If you want to work in private banking in Asia, you are advised to stay as a revenue-generating client-facing relationship manager. As we reported on Monday, costly team-leader positions at large private banks in Hong Kong and Singapore are increasingly at risk, even as firms recruit more rank-and-file RMs. UBS has now decisively proved this point with a new drive to reportedly reduce management jobs from its Asian private bank.
Under plans devised by co-heads Tom Naratil and new-comer Iqbal Khan, the Swiss firm’s wealth unit is cutting about 500 jobs globally, according to Bloomberg. We understand that many of these redundancies will be in Europe (outside of Switzerland), and Bloomberg reports that up to 20% of the headcount of some European teams is set to depart. In Asia, the cuts may be smaller in scale because they will primarily target senior leaders rather than ‘client advisors’ (the UBS name for RMs/private bankers), who make up the bulk of the wealth unit’s front-office.
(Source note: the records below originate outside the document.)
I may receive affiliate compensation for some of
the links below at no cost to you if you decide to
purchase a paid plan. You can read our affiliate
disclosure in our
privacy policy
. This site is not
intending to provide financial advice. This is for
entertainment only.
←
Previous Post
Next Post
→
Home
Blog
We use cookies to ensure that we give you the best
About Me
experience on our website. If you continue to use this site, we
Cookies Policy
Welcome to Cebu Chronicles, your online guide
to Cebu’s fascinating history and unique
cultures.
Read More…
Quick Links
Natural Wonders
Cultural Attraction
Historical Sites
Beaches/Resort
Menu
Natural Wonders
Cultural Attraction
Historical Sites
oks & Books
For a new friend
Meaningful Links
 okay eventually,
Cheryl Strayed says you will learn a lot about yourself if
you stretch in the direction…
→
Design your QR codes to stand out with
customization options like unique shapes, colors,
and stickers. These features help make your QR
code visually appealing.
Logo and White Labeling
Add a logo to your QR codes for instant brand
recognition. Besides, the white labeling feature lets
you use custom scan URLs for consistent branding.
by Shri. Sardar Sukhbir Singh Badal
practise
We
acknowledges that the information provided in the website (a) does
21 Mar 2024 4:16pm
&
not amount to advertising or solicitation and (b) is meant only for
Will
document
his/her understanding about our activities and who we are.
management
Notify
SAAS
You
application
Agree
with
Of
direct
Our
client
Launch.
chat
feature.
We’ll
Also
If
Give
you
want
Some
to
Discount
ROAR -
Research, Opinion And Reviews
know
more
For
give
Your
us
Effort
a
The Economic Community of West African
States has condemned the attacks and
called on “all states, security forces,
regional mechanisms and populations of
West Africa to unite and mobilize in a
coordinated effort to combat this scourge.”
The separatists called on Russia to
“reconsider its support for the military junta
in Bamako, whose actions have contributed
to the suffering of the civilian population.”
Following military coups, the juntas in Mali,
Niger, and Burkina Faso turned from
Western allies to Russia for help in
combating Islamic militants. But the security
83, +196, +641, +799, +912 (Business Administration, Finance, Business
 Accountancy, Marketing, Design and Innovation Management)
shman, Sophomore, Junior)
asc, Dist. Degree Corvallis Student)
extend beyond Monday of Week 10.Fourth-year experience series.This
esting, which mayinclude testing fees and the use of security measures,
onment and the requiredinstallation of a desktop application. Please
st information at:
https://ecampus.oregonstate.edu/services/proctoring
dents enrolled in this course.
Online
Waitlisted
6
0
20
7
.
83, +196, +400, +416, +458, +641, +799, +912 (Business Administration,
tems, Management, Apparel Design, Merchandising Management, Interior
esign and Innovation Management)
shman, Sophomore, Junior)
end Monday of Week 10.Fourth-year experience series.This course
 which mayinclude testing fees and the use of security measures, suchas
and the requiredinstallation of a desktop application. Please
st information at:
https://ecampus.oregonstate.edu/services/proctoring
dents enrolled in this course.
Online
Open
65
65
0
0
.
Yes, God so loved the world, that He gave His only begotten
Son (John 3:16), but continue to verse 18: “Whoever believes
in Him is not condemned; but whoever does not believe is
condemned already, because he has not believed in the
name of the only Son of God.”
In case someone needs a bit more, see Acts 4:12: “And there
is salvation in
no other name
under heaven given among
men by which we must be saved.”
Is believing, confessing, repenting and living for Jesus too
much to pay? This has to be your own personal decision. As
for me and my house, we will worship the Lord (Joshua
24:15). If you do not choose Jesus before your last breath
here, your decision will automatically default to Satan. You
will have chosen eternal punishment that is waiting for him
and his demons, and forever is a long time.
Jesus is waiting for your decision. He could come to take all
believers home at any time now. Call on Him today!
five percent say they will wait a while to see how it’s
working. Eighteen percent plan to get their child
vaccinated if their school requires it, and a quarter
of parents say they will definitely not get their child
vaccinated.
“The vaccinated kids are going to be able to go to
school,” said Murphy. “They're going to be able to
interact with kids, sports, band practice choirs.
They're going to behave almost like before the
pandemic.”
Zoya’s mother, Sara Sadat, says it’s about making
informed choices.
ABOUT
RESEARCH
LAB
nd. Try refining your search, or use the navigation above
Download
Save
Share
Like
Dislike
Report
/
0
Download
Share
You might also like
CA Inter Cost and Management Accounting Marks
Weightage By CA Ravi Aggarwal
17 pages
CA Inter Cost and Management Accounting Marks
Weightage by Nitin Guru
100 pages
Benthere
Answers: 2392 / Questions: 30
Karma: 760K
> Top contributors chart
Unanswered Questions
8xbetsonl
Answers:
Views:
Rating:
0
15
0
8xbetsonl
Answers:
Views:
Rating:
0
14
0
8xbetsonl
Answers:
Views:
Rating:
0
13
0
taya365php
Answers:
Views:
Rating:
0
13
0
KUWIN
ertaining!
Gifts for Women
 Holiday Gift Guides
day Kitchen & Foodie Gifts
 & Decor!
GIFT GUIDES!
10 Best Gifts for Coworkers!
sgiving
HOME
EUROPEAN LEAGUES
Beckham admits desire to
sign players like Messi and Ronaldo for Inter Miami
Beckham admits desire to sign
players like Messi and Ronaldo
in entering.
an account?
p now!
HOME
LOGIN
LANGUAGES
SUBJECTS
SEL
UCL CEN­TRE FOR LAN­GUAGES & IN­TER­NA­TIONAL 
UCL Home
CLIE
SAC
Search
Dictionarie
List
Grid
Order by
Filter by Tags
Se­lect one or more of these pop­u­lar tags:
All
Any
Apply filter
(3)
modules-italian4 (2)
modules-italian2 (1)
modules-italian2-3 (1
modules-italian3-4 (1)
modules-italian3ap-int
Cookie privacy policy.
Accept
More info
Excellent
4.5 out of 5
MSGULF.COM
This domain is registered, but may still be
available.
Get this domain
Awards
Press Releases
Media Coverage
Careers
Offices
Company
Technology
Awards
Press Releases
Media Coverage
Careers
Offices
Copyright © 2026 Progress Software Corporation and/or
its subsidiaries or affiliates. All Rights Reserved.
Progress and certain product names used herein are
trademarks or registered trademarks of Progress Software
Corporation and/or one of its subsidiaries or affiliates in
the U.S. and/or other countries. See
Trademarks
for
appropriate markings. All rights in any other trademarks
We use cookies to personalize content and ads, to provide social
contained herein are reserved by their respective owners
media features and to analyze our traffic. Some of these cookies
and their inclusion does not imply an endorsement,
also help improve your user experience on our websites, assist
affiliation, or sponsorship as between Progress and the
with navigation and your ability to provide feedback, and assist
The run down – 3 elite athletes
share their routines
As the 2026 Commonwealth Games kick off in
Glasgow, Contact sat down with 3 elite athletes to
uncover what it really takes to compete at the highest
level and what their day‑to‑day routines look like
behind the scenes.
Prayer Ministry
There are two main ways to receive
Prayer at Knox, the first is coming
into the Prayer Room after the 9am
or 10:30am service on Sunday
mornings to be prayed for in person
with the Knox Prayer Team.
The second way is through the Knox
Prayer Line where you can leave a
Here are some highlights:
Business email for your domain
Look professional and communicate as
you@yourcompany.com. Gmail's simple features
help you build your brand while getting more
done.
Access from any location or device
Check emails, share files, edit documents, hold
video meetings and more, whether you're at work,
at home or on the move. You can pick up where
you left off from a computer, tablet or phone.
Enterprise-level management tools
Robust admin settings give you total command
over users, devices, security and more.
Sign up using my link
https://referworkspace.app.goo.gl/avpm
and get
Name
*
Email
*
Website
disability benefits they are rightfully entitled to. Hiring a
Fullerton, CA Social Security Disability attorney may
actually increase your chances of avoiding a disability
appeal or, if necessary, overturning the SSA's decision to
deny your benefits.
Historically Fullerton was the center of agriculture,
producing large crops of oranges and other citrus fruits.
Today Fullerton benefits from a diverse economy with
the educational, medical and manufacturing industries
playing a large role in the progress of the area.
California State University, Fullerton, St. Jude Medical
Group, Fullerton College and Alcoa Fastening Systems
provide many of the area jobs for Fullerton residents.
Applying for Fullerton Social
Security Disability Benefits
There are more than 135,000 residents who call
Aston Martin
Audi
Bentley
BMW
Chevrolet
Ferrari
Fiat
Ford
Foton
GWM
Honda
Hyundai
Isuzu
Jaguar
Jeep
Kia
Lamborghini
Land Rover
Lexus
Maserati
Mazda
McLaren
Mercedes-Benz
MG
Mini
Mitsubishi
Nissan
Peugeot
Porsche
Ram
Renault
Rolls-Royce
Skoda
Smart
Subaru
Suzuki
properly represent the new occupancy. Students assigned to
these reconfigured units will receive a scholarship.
UBS employed 1,068 client advisors at the end of September last year, giving it the largest private banker headcount in Asia.
UBS declined to comment on its plans in Asia.
The bank is introducing a new organisational structure that involves reducing management layers to ensure client advisers can make more decisions themselves instead of going through tedious approval processes involving people further up the food chain. “This new strategy makes sense because UBS continued to have a lot of ‘managers’ who didn’t add quite enough value to the teams,” says former Merrill Lynch private banker Rahul Sen, now a global leader in private wealth management at search firm Boyden. “In private banking, you’d rather have one manager looking after a team of 15, rather than three managers with five RMs each, who in turn report into a senior manager. A less hierarchical organisation is better,” he adds.
A shakeout in Asia was widely expected after Khan's appointment as wealth co-head last August, says Sen. “A new CEO will have their own ideas and will set about implementing them,” he adds.
As we noted on Monday, however, UBS’s private bank in Asia has a track record of trying to boost efficiency by cutting out managers. It reduced managerial layers in 2015, for example, but is now trimming them again after the expansion of its Asian teams since then.
That’s not to say that client advisors at UBS can rest easy in 2020. Some of them are likely to exit this year as UBS continues to cut underperformers who miss revenue targets by too wide a margin. UBS’s client advisor headcount in Asia was down by 42 people year-on-year as at end-September, but its private bankers became more productive. In Q3 last year, UBS’s Asian private bankers were each managing about $393m on average (i.e. AUM divided by headcount) – an increase of 16% compared with Q3 2018.
In other words, UBS in Asia is operating with slightly fewer private bankers, but its current crop are bringing in more money. This potentially bodes well for 2019 bonuses.